__Problem to work on__. Search the records below for the word "Terms". Pull out each line that has it.

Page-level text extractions
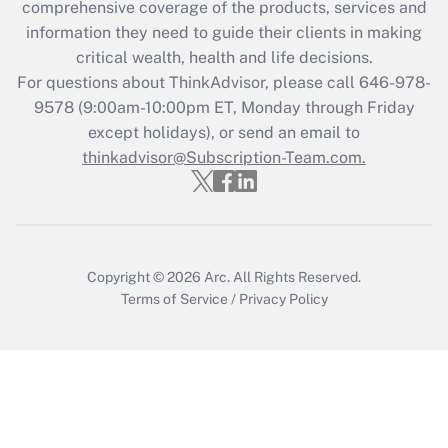
during 2020 and 2021?
comprehensive coverage of the products, services and
information they need to guide their clients in making
Get Answer
critical wealth, health and life decisions.
For questions about ThinkAdvisor, please call
646-978-
Recently Updated Q&As
9578
(9:00am-10:00pm ET, Monday through Friday
Who must file a return?
except holidays), or send an email to
thinkadvisor@Subscription-Team.com.
Get Answer
Copyright © 2026
Arc.
All Rights Reserved.
Terms of Service
/
Privacy Policy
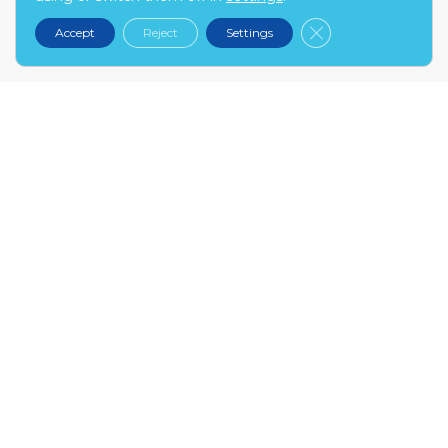
kontakt@narex.pl
Close GDPR Cooki
Accept
Reject
Settings
tel.
22 299 7574
MON-FRI: 9:00-17:00
NAREX.PL
About us
Contact
Become our partner
FAQ
INFO
My account
Terms and conditions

__Answer to the exercise__.
Terms of Service
Terms and conditions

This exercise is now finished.